Solving SBOM Scrambling

Posted on by Nick Selby 4 mins read

Recently I did a podcast with Viktor Petersson, and we discussed his open source project, Sbomify. He has observed what I have about Software Bill of Materials (SBOM): they’re increasingly required for commercial due diligence, yet remain too hard for many companies to produce.

Unlike me, though, Viktor has done something to solve the problem.

The SBOM Problem Nobody Wants to Talk About

During customer or acquisition information security due diligence calls, I regularly witness this exchange:

Q: “Can you provide your SBOM?”

A: “Sure, uh… I’ll get that out and email it to you.”

Q: “OK, set my expectations as to when?”

A: “Uh, let me get back to you on that, probably not too long…”

I often tell CTOs and CEOs that when conducting due diligence, the time it takes to produce an SBOM is a telling indicator of development operations maturity. The more scrambling I see, the less mature I assume those operations are. I’m certain I’m not alone in this.

There’s a straightforward solution to this problem, and it’s free.

Conflict Statement

I have no financial interest in Sbomify.

Why SBOMs Still Create Problems

Many CTOs figure they can generate SBOMs through GitHub Actions. In practice, this means someone could theoretically set it up if they prioritized and maintained it.

Even in companies with more than 1,000 employees, SBOM generation often gets treated as a compliance checkbox, generated only on request or during audit prep after panicked emails from internal audit.

When companies aren’t regularly generating SBOMs, prospective customers requesting one find the engineering team either can’t locate the current version or has multiple versions scattered across repos.

One red flag for due diligence professionals, especially buy-side acquisition reviewers, comes when they review the SBOM and see open vulnerabilities in the production stack. It indicates poor practices: bad vulnerability and change management, manual processes, missing or ignored static application security testing.

With regulations like Executive Order 14028 and the EU Cyber Resilience Act making SBOMs mandatory, organizations need systematic processes rather than ad hoc approaches.

What Sbomify Does

Sbomify is a free, open source platform that automates SBOM management. It integrates with CI/CD pipelines on GitHub, GitLab, Bitbucket, Docker, and other platforms.

With each release, the latest SBOM automatically uploads to sbomify, providing stakeholders with current information.

The platform creates a trust center you can use on your website, providing a single source for SBOMs that customers, auditors, and partners access directly. Want an NDA signed before showing it? Have your web team put it behind an NDA form.

For complex software architectures, sbomify uses hierarchical grouping with products, projects, and components. Rather than flattening everything into one file that loses context, it maintains structure, letting you share individual component SBOMs, aggregate them into product-level SBOMs, or mix and match.

Common Objections

The most common pushback is that GitHub Actions already handles SBOM generation. Technically this is true, if you’ve configured it, maintained it, trained engineers on it, and solved the distribution problem.

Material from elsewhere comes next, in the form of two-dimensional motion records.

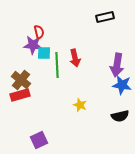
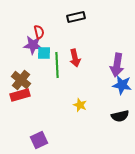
black rectangle: moved 29 px left
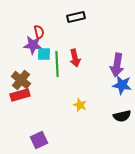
cyan square: moved 1 px down
green line: moved 1 px up
black semicircle: moved 2 px right
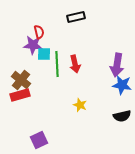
red arrow: moved 6 px down
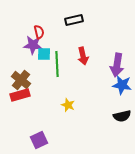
black rectangle: moved 2 px left, 3 px down
red arrow: moved 8 px right, 8 px up
yellow star: moved 12 px left
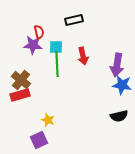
cyan square: moved 12 px right, 7 px up
yellow star: moved 20 px left, 15 px down
black semicircle: moved 3 px left
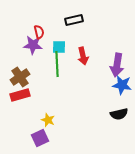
cyan square: moved 3 px right
brown cross: moved 1 px left, 3 px up; rotated 18 degrees clockwise
black semicircle: moved 2 px up
purple square: moved 1 px right, 2 px up
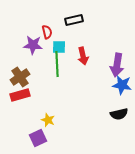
red semicircle: moved 8 px right
purple square: moved 2 px left
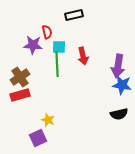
black rectangle: moved 5 px up
purple arrow: moved 1 px right, 1 px down
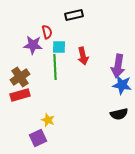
green line: moved 2 px left, 3 px down
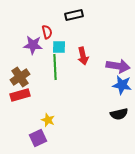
purple arrow: rotated 90 degrees counterclockwise
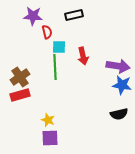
purple star: moved 29 px up
purple square: moved 12 px right; rotated 24 degrees clockwise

Most organizations haven’t done all these things consistently. (“I’ll email it to you” signals you haven’t solved the distribution problem. CISA has a lot to say about this).

But even when you solve the sharing issue, there’s still this: it’s true that GitHub can produce SBOMs, but IMHO the ones that Sbomify produces are just better; see this project that seeks to help.

Sbomify is free and open source. You can self-host it for complete control over your data and infrastructure, or use the managed cloud service, free for one product including a trust center. There’s a premium hosted version for teams needing hosted private SBOMs and advanced features, plus an Enterprise version. Core functionality is free.

Sbomify supports both CycloneDX and System Package Data Exchange (SPDX) formats and integrates with analysis tools like Google OSV and Dependency Track.

Why This Matters

The alternative to systematic SBOM management is continuing to scramble during due diligence and manually distributing SBOMs.

Go to sbomify.com and test it free with one project. See whether automated SBOM generation and distribution work better than manual processes.

SBOM requirements are increasing through regulation and customer expectations. The question is whether you’ll implement a systematic process now or continue handling requests reactively.